Requirements engineering is the process by which the requirements for software systems are gathered, analyzed, documented, and managed throughout their complete lifecycle. Traditionally it has been concerned with technical goals for, functions of, and constraints on software systems. Aurum and Wohlin, however, argue that it is no longer appropriate for software systems professionals to focus only on functional and non-functional aspects of the intended system and to somehow assume that organizational context and needs are outside their remit. Instead, they call for a broader perspective in order to gain a better understanding of the interdependencies between enterprise stakeholders, processes, and software systems, which would in turn give rise to more appropriate techniques and higher-quality systems.
Following an introductory chapter that provides an exploration of key issues in requirements engineering, the book is organized in three parts. Part 1 presents surveys of state-of-the art requirements engineering process research along with critical assessments of existing models, frameworks and techniques. Part 2 addresses key areas in requirements engineering, such as market-driven requirements engineering, goal modeling, requirements ambiguity, and others. Part 3 concludes the book with articles that present empirical evidence and experiences from practices in industrial projects. Its broader perspective gives this book its distinct appeal and makes it of interest to both researchers and practitioners, not only in software engineering but also in other disciplines such as business process engineering and management science.
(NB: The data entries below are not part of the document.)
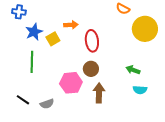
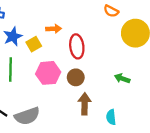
pink hexagon: (71, 83) -> (48, 73), moved
cyan semicircle: (140, 90) -> (111, 117), moved, turned 80
gray semicircle: (47, 104) -> (27, 116), size x1.6

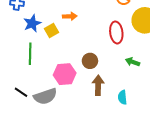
red ellipse: (77, 46) -> (116, 32), moved
pink hexagon: (48, 73) -> (65, 74), moved

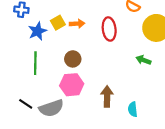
yellow square: (51, 30) -> (58, 23), moved
red ellipse: (116, 32) -> (109, 29), moved
brown circle: (90, 61) -> (73, 59), moved
green arrow: (133, 62) -> (143, 60), moved

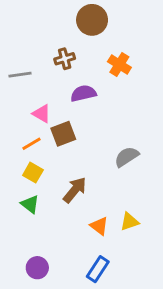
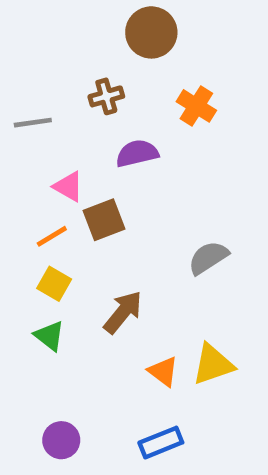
yellow triangle: (129, 222) -> (213, 364), size x1.4
blue rectangle: (98, 269) -> (161, 443), turned 35

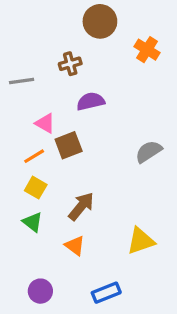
orange cross: (196, 106) -> (147, 50), moved
gray semicircle: (208, 258) -> (149, 152), moved
orange triangle: (163, 371) -> (75, 246), moved

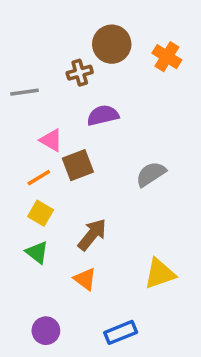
brown circle: (100, 21) -> (112, 44), moved
gray semicircle: (149, 152) -> (151, 174), moved

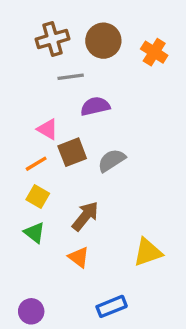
brown cross: (80, 73) -> (52, 39), moved, size x1.4
gray line: (25, 92) -> (71, 77), moved
gray semicircle: (151, 174) -> (112, 160), moved
purple circle: (46, 331) -> (31, 311), moved

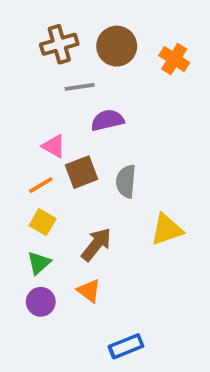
gray semicircle: (112, 160) -> (126, 181), turned -52
green triangle: (34, 233) -> (39, 263), turned 40
yellow triangle: (148, 252) -> (167, 230), moved
purple circle: (31, 311) -> (41, 302), moved

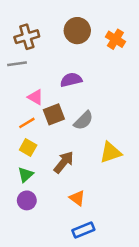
brown cross: (59, 44) -> (27, 37), moved
gray line: (80, 87) -> (17, 64), moved
gray semicircle: (126, 181) -> (83, 120), turned -140
orange triangle: (89, 291) -> (77, 198), moved

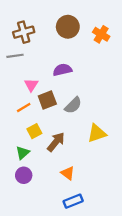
pink triangle: (35, 97) -> (31, 85), turned 32
yellow square: (28, 148) -> (34, 131), moved, turned 32

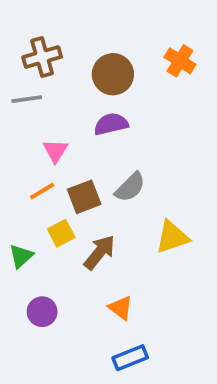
brown circle: (68, 27) -> (113, 74), moved
brown square: (47, 100) -> (84, 197), moved
green triangle: (23, 153) -> (21, 256), moved

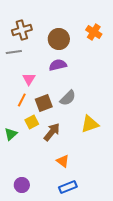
orange line: (42, 191) -> (22, 100), turned -32
purple circle: (42, 312) -> (22, 185), moved

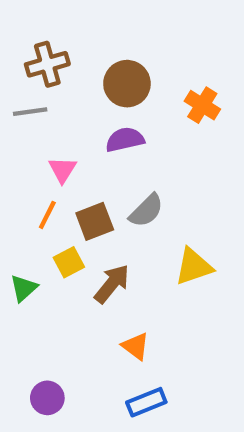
orange cross: (94, 32) -> (202, 105), moved

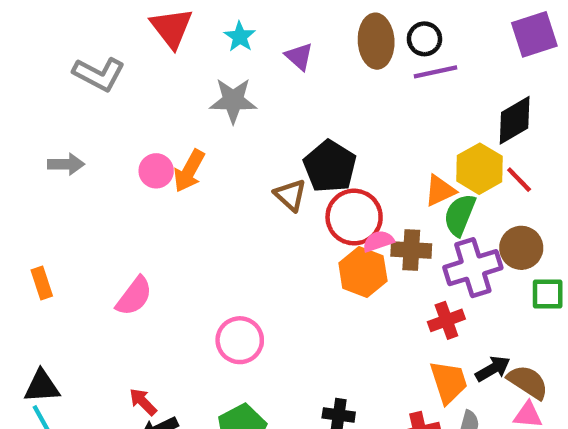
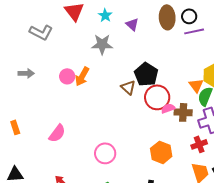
orange triangle: (440, 191) -> (196, 85), turned -42
orange hexagon: (363, 272) -> (161, 152), moved

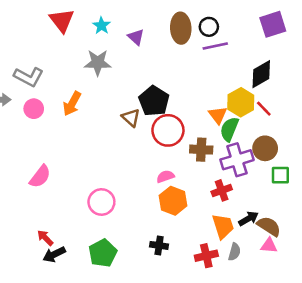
gray L-shape: (41, 32) -> (29, 77), moved
pink circle: (67, 76) -> (34, 109), moved
pink semicircle: (168, 108) -> (165, 176), moved

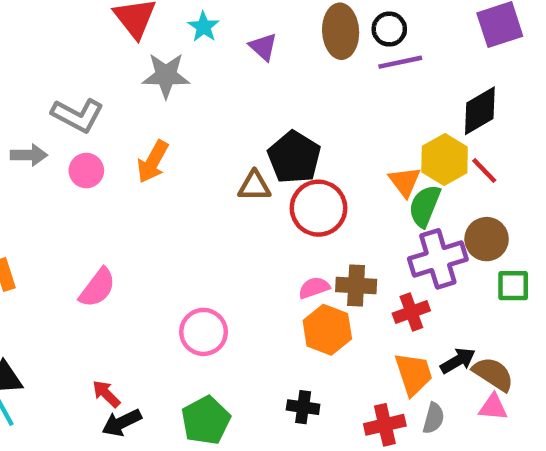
gray star: (98, 63) -> (166, 75), moved
brown triangle: (131, 118) -> (254, 186), turned -42
brown cross: (201, 150) -> (356, 286), moved

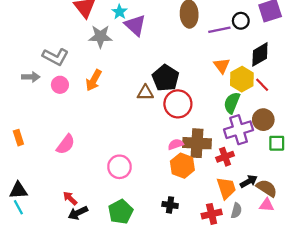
black circle: (389, 29) -> (241, 21), moved
purple triangle: (263, 47) -> (135, 25), moved, size x1.5
orange triangle: (405, 182) -> (222, 66), moved
brown cross: (356, 286) -> (197, 143), size x1.4

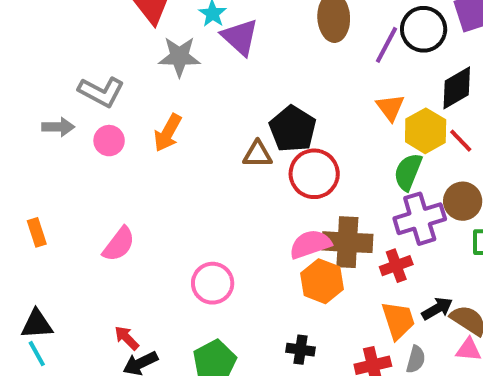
black circle: (241, 21) -> (424, 29), size x1.5
purple line: (219, 30) -> (386, 45), turned -50
pink semicircle: (176, 144) -> (310, 244), size x1.5

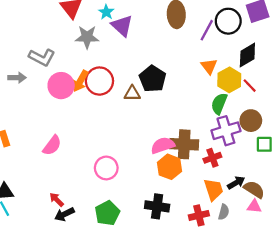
pink circle: (109, 141) -> (61, 86), moved, size x1.5
red circle: (314, 174) -> (99, 81), moved
black cross: (300, 350) -> (157, 206), size x1.5

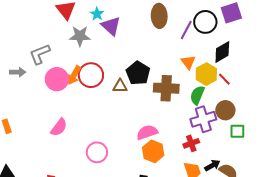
gray L-shape: (42, 57) -> (40, 54), turned 130
brown cross: (184, 144) -> (166, 88), moved
pink semicircle: (52, 145) -> (59, 127), moved

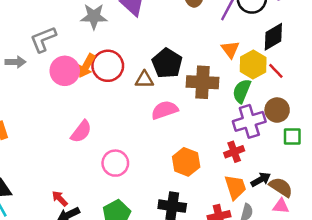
pink semicircle: (59, 127) -> (81, 132), moved
pink semicircle: (147, 132) -> (165, 110), moved

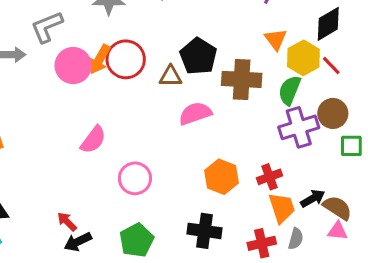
red cross: (234, 152) -> (269, 177), moved

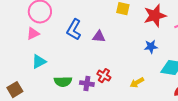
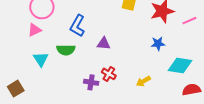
purple triangle: (99, 37) -> (104, 44), moved
cyan triangle: (39, 62) -> (41, 59), turned -35
green semicircle: (63, 82) -> (66, 50), moved

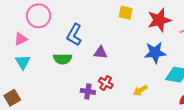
pink triangle: (35, 30) -> (21, 39), moved
blue star: (158, 44) -> (155, 53), size x1.5
cyan triangle: (41, 59) -> (23, 62), moved

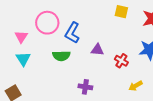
pink circle: (38, 16) -> (47, 23), moved
pink triangle: (21, 39) -> (21, 37), turned -32
red cross: (106, 83) -> (121, 61), moved

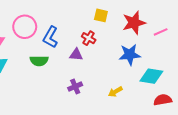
red cross: (121, 61) -> (89, 38), moved
purple cross: (85, 87) -> (75, 86), moved, turned -32

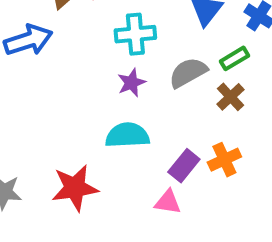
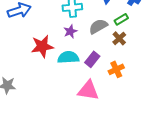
purple rectangle: (184, 166) -> (92, 59), moved
red star: (75, 188) -> (42, 46), moved
pink triangle: (168, 202) -> (88, 90), size x1.6

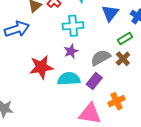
gray semicircle: (98, 26) -> (101, 58), moved
orange cross: (116, 69) -> (117, 101), moved

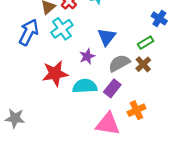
blue triangle: (110, 13) -> (107, 37), moved
cyan cross: (73, 26) -> (62, 29), moved, turned -30
blue arrow: (17, 29) -> (29, 32), turned -45

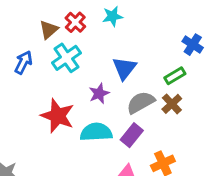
blue arrow: (29, 32) -> (23, 62), size x0.7
red star: (55, 74) -> (58, 116), turned 30

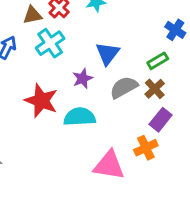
brown triangle: (49, 30) -> (32, 15), turned 30
purple rectangle: (132, 135) -> (161, 120), moved

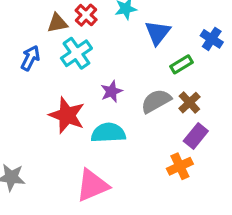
blue triangle: (108, 53) -> (158, 33), moved
green rectangle: (158, 61) -> (181, 64), moved
pink triangle: (109, 165) -> (92, 185), moved, turned -32

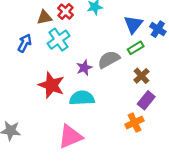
blue triangle: (158, 33) -> (133, 24), moved
gray semicircle: (156, 101) -> (109, 59), moved

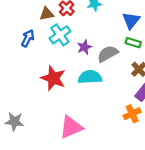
green rectangle: (136, 48) -> (133, 43), turned 48
purple star: (84, 68) -> (84, 47), moved
cyan semicircle: (82, 98) -> (90, 77), moved

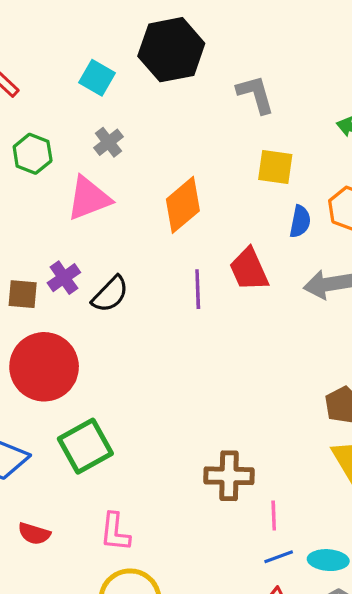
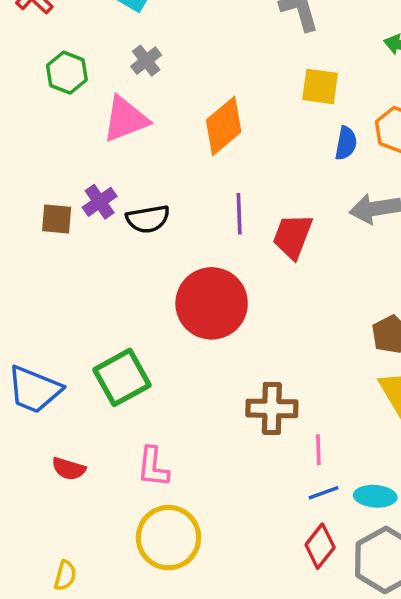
red trapezoid: (249, 269) -> (293, 236), moved, turned 45
black semicircle: (110, 294) -> (148, 219), turned 36
red circle: (44, 367) -> (212, 303), moved

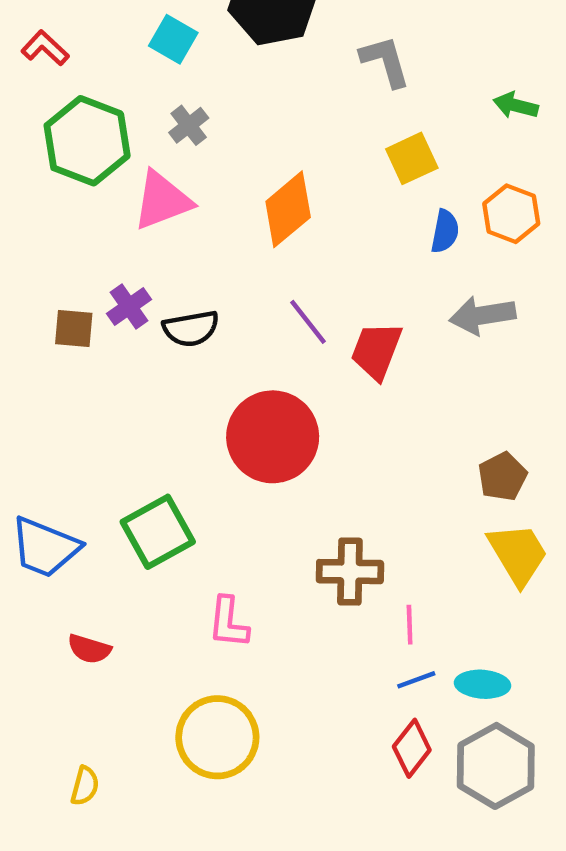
green hexagon: (67, 73) -> (87, 141), size x1.6
yellow square: (320, 86) -> (412, 158), turned -33
purple line: (239, 214) -> (308, 322), turned -36
pink L-shape: (153, 467) -> (228, 622), moved

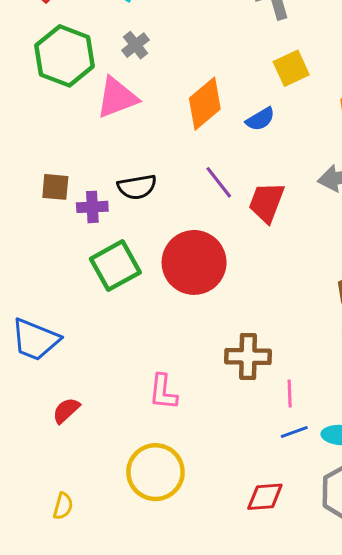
blue semicircle: (445, 231) -> (260, 119), moved, turned 48
purple cross: (129, 306) -> (92, 207), moved, turned 32
green square: (158, 532) -> (115, 266), moved
red semicircle: (89, 649) -> (66, 410), turned 120
red diamond: (412, 748) -> (265, 497), moved, turned 48

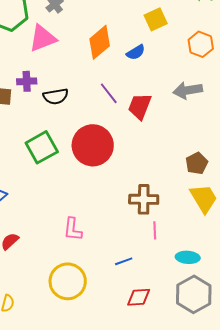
purple cross: (92, 207) -> (27, 81), moved
brown cross: (248, 356) -> (144, 199), moved
blue line: (294, 432) -> (124, 261), moved

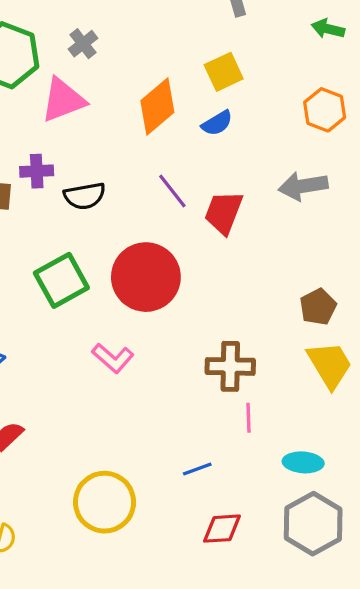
yellow square: (156, 19) -> (224, 72), moved
pink L-shape: (73, 229) -> (113, 358), moved, turned -55

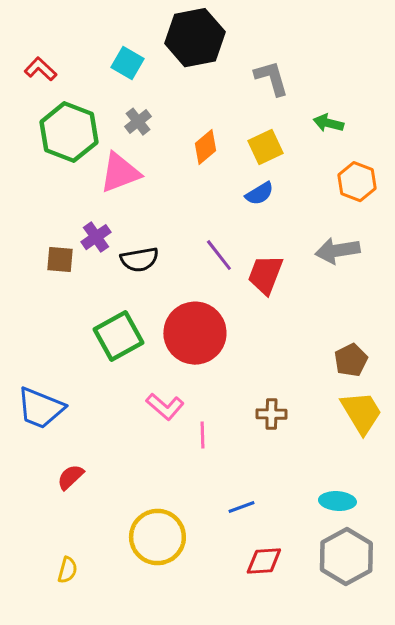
green arrow: (328, 29) -> (328, 123), moved
orange diamond: (157, 107) -> (205, 147), moved, size x0.7
purple cross: (37, 171) -> (96, 237), turned -32
brown cross: (230, 366) -> (271, 414), size x0.7
pink line: (249, 418) -> (202, 435), moved

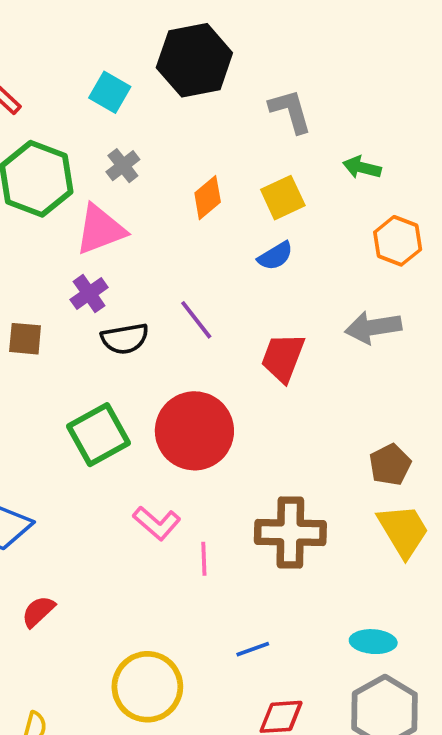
purple cross: (96, 237) -> (89, 294), moved
purple line: (219, 255) -> (196, 320), moved
brown cross: (271, 414) -> (290, 532), size x1.8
As we enter the third millennium, organizations have to cope with accelerating rates of change in technology and increased levels of competition on a global scale more than ever before. There is incredible pressure on companies to achieve and sustain competitive advantage. In order to stay competitive within this changing business environment, organizations are forced to constantly pursue new strategies to differentiate themselves from their competition, such as offering a stream of new products and services. Organizations in search of competitive advantage become more conscious of how software products have become a strategic asset to their business. Software companies, like many other organizations, are forced to adapt to the strategic challenges and opportunities presented by the new economy where new technology causes dramatic changes in business processes, products and services. Since software products play a vital role in supporting strategic challenges and opportunities in business, it is important that these products function according to customers’ or markets’ requirements. Hence, an important task in software development is the identification and understanding of key business requirements to ensure that software products will fully support and evolve with the system.